§ Problem requirements: Your task is to quote the records from their first line through the line containing "PELIGRO O UNA", with nothing added or left out.

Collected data
********

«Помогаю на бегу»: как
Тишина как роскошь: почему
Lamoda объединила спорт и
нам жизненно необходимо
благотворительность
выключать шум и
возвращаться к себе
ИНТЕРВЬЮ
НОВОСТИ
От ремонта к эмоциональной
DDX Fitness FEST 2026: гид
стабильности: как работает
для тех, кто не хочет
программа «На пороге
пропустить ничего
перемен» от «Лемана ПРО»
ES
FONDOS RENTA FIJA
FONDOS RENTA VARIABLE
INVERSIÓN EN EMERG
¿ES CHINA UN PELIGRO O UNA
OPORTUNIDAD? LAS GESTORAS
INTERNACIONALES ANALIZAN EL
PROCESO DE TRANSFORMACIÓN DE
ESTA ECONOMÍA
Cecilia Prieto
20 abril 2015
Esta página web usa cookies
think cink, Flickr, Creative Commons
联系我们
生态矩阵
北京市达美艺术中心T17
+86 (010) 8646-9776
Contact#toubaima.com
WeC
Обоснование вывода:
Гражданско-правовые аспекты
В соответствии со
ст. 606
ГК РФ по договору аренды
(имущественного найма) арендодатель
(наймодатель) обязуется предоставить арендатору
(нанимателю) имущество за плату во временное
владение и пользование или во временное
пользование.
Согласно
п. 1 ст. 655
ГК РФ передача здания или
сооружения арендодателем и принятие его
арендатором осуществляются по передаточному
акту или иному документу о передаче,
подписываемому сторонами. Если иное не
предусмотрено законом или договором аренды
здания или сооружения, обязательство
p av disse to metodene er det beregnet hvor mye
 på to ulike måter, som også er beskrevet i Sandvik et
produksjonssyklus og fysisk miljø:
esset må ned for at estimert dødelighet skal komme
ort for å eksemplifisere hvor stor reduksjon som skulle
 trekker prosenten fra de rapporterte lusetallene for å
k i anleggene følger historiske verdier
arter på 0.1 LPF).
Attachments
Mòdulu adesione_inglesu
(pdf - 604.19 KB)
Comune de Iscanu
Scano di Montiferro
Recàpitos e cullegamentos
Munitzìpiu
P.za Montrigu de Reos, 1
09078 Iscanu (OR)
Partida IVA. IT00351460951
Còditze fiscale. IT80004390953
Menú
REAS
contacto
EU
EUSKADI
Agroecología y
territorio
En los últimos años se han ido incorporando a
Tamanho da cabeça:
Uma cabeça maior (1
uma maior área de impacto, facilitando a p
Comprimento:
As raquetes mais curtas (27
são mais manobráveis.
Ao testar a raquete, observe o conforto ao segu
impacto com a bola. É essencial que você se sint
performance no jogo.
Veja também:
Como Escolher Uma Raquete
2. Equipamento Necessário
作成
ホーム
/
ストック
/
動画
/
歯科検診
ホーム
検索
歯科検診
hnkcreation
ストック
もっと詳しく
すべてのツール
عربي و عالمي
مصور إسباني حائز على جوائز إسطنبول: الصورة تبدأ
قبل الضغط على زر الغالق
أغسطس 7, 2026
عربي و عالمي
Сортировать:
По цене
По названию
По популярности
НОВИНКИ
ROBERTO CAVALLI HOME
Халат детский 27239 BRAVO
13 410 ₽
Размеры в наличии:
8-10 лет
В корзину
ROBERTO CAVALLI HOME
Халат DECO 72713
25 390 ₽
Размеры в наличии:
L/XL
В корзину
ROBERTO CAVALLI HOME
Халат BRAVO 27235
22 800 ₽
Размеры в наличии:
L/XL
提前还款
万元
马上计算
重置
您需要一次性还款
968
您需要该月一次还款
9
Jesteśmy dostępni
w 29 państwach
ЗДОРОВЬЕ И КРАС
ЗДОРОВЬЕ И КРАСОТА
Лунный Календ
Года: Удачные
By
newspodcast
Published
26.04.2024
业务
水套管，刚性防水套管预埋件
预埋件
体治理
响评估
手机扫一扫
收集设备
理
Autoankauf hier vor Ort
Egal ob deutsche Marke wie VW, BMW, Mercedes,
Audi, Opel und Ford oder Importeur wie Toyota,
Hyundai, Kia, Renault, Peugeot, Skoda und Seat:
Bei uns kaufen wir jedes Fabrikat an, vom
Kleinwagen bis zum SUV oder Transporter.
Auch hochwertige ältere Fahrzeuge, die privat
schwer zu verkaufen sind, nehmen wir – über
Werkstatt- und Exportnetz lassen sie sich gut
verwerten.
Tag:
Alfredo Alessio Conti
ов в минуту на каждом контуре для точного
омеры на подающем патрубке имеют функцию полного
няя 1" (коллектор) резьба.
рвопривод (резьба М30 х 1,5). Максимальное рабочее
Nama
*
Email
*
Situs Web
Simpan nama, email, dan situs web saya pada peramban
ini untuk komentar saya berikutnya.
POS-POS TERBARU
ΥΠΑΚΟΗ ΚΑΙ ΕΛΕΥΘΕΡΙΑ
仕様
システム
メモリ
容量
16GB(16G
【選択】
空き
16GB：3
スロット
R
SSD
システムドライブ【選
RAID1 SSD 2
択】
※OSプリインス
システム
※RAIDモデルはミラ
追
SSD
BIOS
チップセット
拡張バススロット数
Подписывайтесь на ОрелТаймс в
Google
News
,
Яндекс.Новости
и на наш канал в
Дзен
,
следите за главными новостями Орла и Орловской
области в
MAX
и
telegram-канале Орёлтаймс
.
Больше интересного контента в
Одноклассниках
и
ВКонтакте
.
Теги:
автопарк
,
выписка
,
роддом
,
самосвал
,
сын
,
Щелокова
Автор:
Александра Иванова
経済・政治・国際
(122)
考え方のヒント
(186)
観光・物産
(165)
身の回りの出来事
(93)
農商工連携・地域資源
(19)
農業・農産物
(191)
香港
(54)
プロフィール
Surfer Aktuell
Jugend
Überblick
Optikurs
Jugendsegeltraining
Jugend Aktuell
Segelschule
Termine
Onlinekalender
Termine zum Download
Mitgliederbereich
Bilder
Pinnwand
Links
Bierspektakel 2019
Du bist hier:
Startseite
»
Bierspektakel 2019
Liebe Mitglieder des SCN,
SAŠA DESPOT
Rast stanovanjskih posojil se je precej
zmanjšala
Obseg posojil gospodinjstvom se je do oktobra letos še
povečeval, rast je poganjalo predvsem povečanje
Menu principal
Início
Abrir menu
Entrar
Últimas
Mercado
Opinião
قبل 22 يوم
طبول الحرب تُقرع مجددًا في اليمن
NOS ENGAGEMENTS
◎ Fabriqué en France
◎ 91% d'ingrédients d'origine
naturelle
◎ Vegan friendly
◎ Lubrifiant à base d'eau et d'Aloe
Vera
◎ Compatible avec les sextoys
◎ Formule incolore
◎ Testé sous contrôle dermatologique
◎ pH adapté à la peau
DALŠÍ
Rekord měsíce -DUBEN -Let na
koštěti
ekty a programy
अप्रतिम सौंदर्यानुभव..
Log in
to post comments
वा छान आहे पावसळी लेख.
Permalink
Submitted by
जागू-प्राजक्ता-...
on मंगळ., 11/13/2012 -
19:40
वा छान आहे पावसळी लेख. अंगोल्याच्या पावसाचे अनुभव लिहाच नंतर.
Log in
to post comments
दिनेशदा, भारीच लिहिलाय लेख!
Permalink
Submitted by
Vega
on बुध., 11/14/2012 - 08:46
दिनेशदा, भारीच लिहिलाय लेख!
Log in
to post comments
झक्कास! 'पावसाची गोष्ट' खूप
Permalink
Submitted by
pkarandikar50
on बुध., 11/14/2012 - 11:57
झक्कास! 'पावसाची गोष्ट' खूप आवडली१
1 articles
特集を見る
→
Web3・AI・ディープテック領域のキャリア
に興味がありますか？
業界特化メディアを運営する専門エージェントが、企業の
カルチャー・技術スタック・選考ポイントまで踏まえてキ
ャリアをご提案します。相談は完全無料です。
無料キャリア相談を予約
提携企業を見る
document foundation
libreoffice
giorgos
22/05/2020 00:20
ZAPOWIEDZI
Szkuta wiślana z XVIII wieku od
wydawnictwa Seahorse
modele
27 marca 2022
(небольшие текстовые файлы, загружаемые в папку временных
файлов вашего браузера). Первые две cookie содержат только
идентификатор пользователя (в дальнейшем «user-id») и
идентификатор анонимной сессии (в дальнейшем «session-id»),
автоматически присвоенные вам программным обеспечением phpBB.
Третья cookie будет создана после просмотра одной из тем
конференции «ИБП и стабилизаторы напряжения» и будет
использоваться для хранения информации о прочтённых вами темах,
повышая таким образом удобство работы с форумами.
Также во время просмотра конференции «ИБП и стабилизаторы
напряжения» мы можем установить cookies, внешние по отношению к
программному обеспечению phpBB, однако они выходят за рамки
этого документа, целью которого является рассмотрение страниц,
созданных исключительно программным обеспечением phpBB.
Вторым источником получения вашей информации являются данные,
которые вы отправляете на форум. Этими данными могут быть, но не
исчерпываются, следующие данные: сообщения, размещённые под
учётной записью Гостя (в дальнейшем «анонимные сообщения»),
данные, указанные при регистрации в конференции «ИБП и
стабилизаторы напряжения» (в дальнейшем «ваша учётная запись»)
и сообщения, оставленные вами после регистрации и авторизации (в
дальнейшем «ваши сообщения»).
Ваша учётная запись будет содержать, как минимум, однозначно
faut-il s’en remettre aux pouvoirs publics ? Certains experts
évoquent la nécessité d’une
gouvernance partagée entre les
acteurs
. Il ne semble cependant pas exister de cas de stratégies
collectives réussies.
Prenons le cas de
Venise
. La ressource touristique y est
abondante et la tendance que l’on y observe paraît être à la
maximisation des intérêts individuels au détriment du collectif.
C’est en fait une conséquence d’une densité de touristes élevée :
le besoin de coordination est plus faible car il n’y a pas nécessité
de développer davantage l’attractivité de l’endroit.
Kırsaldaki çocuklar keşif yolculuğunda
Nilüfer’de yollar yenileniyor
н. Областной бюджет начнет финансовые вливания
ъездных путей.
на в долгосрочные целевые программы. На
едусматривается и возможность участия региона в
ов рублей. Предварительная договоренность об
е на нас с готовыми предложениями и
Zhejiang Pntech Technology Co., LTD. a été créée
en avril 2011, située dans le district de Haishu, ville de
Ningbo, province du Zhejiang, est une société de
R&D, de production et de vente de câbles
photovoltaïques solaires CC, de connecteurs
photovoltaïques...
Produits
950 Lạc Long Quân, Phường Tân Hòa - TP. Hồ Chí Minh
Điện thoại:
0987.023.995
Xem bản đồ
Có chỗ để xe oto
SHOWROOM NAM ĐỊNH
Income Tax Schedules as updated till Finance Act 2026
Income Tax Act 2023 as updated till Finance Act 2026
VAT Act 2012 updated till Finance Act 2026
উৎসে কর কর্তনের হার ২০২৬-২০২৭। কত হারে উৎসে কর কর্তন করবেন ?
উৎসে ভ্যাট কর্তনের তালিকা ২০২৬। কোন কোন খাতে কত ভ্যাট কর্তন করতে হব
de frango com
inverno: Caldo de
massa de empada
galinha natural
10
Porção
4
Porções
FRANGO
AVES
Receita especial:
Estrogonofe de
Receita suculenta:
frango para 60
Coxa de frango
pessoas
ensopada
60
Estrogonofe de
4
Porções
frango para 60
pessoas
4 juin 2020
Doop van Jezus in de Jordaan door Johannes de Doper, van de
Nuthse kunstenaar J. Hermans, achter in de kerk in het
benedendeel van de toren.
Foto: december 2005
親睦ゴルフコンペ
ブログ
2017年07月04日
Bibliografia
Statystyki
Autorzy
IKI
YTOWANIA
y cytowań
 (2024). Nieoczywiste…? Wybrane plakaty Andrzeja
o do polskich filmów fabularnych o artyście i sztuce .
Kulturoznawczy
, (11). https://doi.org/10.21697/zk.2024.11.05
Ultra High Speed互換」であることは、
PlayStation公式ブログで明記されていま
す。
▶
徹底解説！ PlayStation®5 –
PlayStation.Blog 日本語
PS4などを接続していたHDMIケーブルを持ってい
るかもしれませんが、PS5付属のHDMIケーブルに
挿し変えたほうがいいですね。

********

§ Answer to this exercise:
«Помогаю на бегу»: как
Тишина как роскошь: почему
Lamoda объединила спорт и
нам жизненно необходимо
благотворительность
выключать шум и
возвращаться к себе
ИНТЕРВЬЮ
НОВОСТИ
От ремонта к эмоциональной
DDX Fitness FEST 2026: гид
стабильности: как работает
для тех, кто не хочет
программа «На пороге
пропустить ничего
перемен» от «Лемана ПРО»
ES
FONDOS RENTA FIJA
FONDOS RENTA VARIABLE
INVERSIÓN EN EMERG
¿ES CHINA UN PELIGRO O UNA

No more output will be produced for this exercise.